- [Task to carry out]: Repeat exactly the lines of the entries below from the one with "beautiful polychromy. The" through the one with "Bridge was discovered", both ends included, and nothing else.

- [Records supplied]:
******************************

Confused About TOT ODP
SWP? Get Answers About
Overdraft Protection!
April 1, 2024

******************************

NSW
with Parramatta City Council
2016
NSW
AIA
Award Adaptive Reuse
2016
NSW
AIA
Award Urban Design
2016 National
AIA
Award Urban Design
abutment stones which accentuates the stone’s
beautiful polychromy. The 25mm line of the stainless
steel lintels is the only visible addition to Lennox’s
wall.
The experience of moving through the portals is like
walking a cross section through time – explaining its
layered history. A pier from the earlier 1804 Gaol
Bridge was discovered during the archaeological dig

******************************

- [Problem solution]:
beautiful polychromy. The 25mm line of the stainless
steel lintels is the only visible addition to Lennox’s
wall.
The experience of moving through the portals is like
walking a cross section through time – explaining its
layered history. A pier from the earlier 1804 Gaol
Bridge was discovered during the archaeological dig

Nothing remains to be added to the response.